Task directions: Look through the listing and locate every line containing the word "DAIHATSU"; copy those lines.

——

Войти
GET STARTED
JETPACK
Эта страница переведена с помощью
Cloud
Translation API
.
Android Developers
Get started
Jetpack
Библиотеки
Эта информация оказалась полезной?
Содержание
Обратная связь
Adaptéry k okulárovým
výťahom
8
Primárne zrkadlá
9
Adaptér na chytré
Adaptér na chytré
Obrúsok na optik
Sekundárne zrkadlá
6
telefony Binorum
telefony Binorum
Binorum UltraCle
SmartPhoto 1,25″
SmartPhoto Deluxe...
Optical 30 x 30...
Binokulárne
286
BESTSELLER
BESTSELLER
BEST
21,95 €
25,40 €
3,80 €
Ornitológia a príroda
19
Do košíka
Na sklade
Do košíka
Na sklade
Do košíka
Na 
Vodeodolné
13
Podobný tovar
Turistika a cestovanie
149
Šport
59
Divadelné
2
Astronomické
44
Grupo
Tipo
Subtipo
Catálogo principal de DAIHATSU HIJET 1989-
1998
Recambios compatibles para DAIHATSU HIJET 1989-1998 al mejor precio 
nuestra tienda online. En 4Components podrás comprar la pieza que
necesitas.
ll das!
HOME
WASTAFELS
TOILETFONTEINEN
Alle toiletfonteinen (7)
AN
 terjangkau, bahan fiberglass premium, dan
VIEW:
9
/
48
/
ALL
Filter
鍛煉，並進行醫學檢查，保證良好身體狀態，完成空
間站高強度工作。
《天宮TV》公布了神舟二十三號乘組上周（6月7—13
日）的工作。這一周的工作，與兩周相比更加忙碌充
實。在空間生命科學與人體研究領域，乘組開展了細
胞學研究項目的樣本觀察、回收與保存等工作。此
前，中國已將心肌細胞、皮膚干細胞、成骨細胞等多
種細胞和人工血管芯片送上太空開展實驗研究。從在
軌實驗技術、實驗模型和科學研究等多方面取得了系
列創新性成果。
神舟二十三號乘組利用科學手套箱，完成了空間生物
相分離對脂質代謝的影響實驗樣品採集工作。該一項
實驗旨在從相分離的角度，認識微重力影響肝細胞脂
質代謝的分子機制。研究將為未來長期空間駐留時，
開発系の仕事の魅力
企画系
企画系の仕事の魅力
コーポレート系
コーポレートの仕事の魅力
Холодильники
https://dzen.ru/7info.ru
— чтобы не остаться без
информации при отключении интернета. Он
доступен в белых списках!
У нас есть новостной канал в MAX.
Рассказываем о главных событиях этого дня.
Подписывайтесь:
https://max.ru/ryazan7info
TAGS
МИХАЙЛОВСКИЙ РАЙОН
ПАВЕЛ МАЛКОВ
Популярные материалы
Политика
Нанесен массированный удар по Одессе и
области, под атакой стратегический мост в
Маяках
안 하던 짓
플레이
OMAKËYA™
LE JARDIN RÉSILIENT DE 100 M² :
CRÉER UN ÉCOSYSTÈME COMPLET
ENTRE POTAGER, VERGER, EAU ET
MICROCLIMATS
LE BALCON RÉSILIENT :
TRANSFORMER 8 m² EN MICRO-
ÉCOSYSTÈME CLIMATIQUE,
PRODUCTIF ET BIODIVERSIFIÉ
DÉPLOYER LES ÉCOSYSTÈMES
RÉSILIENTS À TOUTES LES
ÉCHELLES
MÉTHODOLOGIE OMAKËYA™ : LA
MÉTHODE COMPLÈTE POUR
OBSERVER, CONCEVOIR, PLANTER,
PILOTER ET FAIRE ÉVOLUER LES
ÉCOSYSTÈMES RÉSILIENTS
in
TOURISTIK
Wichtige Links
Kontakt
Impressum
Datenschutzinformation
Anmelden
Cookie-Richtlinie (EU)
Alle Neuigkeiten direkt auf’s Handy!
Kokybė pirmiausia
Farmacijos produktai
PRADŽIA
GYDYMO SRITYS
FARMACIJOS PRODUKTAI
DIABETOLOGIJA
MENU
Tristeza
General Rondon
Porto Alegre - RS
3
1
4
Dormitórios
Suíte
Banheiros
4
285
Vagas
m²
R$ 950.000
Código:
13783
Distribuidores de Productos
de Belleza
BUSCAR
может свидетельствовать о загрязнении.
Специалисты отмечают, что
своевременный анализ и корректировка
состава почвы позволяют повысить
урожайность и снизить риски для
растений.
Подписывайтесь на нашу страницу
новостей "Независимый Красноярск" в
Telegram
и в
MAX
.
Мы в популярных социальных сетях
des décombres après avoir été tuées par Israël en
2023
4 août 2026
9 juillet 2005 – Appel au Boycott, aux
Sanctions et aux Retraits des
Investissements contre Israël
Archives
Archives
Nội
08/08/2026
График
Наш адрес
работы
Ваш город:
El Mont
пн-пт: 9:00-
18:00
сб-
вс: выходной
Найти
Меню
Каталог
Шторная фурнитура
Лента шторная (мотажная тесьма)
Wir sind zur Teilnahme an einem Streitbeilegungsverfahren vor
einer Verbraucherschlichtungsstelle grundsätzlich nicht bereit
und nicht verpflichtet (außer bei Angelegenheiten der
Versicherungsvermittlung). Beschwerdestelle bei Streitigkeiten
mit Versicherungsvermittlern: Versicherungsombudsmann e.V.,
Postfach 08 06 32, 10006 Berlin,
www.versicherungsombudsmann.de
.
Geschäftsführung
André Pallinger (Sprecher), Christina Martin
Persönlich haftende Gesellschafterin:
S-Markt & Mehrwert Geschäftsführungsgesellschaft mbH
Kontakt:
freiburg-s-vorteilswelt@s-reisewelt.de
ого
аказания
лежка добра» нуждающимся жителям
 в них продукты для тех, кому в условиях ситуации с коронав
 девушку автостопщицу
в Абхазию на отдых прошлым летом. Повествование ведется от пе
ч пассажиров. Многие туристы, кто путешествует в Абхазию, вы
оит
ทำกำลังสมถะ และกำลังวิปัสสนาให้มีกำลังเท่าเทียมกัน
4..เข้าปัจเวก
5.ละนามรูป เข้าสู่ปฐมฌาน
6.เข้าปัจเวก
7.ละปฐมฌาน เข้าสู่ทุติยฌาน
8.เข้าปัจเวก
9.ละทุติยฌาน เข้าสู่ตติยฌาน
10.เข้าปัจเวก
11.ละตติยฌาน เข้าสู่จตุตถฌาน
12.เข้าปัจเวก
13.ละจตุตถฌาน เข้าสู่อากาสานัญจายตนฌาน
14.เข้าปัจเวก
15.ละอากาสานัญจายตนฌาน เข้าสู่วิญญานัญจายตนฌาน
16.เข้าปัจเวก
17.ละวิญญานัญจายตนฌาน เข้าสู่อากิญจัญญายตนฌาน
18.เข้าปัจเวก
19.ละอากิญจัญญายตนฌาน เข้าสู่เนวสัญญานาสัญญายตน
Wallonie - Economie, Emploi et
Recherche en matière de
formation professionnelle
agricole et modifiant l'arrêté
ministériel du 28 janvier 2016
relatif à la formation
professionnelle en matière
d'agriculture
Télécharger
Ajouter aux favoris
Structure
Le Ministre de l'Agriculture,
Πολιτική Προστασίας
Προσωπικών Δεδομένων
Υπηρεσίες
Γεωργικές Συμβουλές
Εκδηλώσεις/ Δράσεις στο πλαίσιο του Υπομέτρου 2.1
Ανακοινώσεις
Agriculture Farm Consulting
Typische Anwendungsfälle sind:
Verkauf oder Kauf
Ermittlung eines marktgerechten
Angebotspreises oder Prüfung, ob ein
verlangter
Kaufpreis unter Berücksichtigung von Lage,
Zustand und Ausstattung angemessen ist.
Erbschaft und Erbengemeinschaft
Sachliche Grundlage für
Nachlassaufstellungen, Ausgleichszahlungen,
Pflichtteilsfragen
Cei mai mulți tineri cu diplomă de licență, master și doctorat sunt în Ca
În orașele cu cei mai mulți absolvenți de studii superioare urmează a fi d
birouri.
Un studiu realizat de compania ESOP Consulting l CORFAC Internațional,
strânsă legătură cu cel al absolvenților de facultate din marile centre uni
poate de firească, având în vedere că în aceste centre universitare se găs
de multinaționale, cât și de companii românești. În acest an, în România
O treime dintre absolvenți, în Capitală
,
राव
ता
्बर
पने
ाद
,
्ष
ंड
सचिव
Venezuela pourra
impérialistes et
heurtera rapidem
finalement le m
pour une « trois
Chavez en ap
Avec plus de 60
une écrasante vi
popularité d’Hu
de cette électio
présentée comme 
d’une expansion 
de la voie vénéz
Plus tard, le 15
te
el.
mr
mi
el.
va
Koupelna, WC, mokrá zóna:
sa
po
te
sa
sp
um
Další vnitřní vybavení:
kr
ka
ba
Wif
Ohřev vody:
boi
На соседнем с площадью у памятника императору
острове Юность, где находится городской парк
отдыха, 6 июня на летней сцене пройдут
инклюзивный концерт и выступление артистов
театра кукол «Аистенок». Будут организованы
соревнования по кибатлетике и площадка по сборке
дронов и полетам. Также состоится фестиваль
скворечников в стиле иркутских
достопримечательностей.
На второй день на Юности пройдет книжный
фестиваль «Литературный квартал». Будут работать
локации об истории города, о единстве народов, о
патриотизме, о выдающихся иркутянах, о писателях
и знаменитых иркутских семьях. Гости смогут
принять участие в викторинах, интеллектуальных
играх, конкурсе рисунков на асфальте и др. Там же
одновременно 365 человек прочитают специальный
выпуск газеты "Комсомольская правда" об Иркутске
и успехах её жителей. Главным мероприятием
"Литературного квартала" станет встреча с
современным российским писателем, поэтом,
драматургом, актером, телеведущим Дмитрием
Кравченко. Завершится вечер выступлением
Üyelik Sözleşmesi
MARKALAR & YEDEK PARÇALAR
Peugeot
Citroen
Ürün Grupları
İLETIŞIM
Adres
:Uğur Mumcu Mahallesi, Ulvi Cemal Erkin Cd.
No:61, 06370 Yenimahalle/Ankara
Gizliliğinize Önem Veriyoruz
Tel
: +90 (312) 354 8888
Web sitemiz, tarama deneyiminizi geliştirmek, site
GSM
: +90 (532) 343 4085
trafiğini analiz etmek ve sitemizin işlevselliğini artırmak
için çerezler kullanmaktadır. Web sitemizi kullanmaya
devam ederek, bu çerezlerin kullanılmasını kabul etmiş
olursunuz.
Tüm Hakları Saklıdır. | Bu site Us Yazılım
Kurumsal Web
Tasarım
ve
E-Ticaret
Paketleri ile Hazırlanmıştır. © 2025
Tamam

——

Answer to the exercise:
Catálogo principal de DAIHATSU HIJET 1989-
Recambios compatibles para DAIHATSU HIJET 1989-1998 al mejor precio 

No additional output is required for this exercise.